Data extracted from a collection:
++++++++++++++++++++

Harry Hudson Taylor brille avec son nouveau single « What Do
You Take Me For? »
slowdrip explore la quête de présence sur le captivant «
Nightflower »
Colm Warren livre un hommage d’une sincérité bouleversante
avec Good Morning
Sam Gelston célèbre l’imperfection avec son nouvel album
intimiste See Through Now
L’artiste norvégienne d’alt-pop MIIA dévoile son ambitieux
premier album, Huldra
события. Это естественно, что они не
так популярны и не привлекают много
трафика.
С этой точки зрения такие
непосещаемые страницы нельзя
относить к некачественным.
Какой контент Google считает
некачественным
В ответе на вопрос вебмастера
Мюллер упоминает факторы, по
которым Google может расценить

++++++++++++++++++++

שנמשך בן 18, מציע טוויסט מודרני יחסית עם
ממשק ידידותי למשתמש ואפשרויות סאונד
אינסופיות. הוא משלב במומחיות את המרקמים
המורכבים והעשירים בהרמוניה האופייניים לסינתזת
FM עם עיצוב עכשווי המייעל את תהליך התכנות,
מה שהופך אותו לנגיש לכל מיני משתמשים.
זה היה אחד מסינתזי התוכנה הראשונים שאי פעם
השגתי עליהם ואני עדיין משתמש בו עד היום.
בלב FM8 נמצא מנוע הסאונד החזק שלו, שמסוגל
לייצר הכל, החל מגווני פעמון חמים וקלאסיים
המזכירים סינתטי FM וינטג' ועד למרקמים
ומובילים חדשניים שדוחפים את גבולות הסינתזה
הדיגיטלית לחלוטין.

++++++++++++++++++++

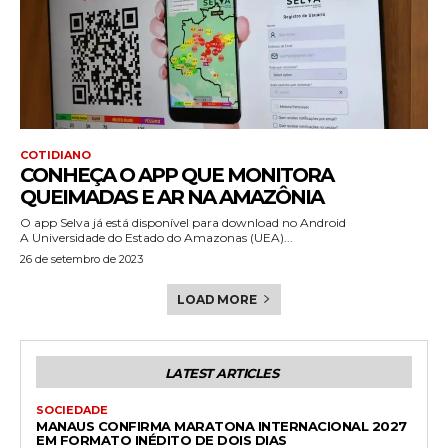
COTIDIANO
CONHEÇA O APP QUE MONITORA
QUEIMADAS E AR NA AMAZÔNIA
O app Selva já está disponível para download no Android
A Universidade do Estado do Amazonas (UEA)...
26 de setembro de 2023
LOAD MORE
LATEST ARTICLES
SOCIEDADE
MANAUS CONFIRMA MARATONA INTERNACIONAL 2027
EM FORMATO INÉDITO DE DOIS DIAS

++++++++++++++++++++

* What to do: From the records above, retype only the lines starting at the line that contains "С этой точки зрения такие" and ending at the line that contains "которым Google может расценить", both included.

* Exercise answer:
С этой точки зрения такие
непосещаемые страницы нельзя
относить к некачественным.
Какой контент Google считает
некачественным
В ответе на вопрос вебмастера
Мюллер упоминает факторы, по
которым Google может расценить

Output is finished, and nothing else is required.